▶ Task description:
Copy only those lines which run from the line containing "Qualifying R2" to the end of the entries below, both inclusive, exactly as written and with no pictures.

▶ Saved data entries:
# # #

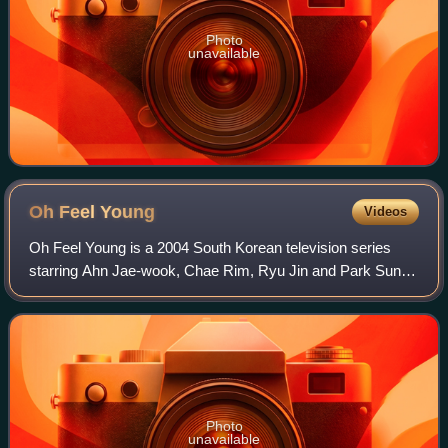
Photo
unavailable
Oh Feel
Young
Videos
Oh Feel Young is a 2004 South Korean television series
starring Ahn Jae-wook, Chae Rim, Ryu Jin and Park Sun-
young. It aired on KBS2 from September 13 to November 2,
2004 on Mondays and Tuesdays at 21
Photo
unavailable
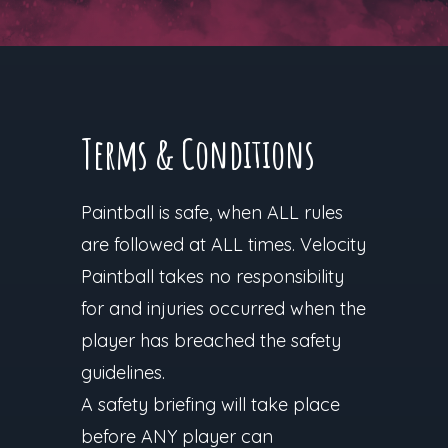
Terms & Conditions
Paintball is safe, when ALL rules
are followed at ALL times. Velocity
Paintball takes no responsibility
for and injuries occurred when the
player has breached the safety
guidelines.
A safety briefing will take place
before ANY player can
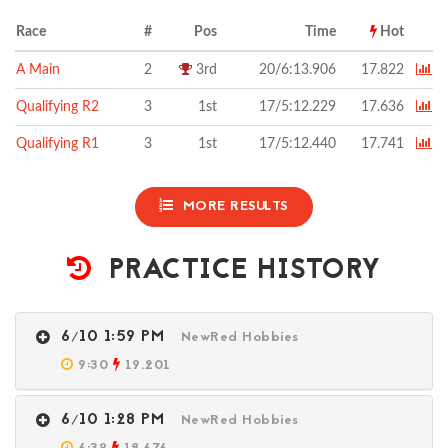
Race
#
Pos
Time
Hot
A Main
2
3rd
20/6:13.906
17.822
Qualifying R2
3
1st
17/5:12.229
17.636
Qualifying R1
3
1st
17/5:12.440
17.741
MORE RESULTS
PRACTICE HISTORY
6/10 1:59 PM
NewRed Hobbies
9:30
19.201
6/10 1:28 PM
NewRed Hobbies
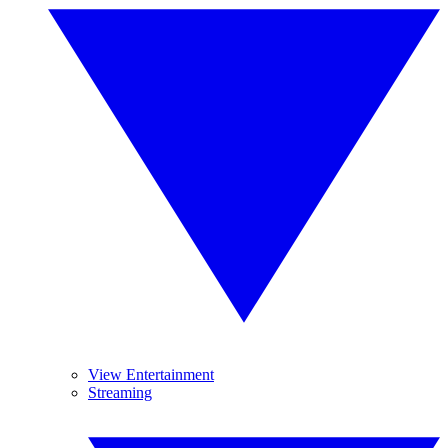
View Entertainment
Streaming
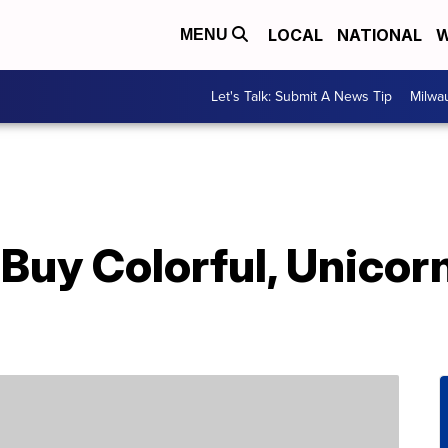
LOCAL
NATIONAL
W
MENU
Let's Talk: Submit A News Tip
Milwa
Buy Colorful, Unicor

# # #

▶ Output for this task:
Qualifying R2
3
1st
17/5:12.229
17.636
Qualifying R1
3
1st
17/5:12.440
17.741
MORE RESULTS
PRACTICE HISTORY
6/10 1:59 PM
NewRed Hobbies
9:30
19.201
6/10 1:28 PM
NewRed Hobbies
View Entertainment
Streaming
LOCAL
NATIONAL
W
MENU
Let's Talk: Submit A News Tip
Milwa
Buy Colorful, Unicor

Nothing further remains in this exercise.